-- What the exercise asks --
Output the records exactly as they appear, with no pictures included.

Start of Material supplied

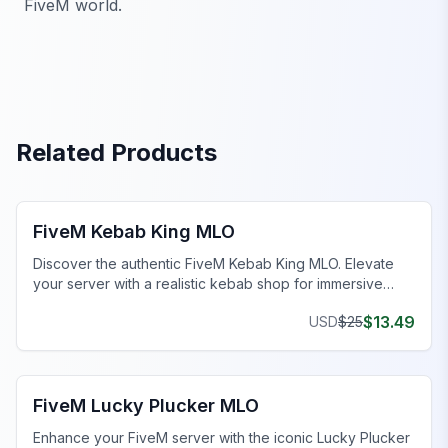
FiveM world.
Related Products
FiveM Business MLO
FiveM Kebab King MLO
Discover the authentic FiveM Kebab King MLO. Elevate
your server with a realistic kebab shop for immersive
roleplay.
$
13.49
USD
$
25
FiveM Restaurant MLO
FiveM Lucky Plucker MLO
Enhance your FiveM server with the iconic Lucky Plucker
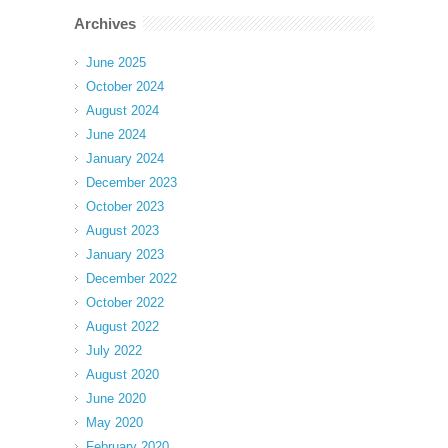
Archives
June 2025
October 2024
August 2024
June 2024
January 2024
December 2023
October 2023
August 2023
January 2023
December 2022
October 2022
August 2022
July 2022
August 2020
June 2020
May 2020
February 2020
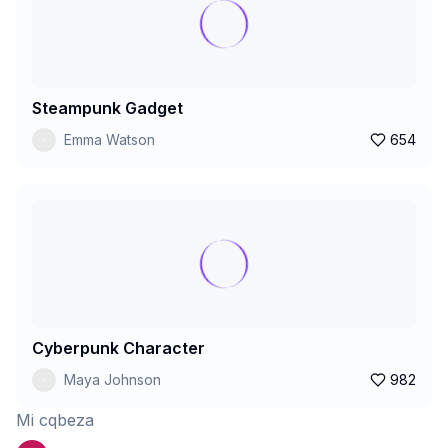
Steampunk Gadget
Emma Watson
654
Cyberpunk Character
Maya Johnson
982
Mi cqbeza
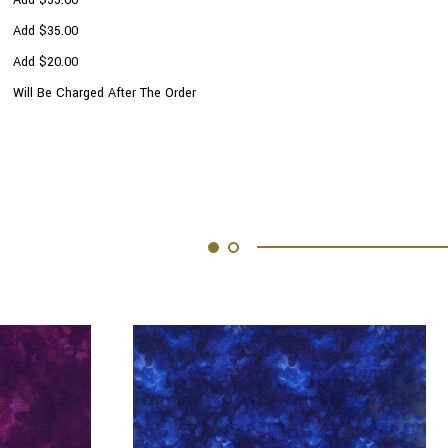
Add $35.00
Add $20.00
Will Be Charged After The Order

End of Material supplied

-- Response for this exercise --
FiveM world.
Related Products
FiveM Business MLO
FiveM Kebab King MLO
Discover the authentic FiveM Kebab King MLO. Elevate
your server with a realistic kebab shop for immersive
roleplay.
$
13.49
USD
$
25
FiveM Restaurant MLO
FiveM Lucky Plucker MLO
Enhance your FiveM server with the iconic Lucky Plucker
Archives
June 2025
October 2024
August 2024
June 2024
January 2024
December 2023
October 2023
August 2023
January 2023
December 2022
October 2022
August 2022
July 2022
August 2020
June 2020
May 2020
February 2020
Steampunk Gadget
Emma Watson
654
Cyberpunk Character
Maya Johnson
982
Mi cqbeza
Add $35.00
Add $20.00
Will Be Charged After The Order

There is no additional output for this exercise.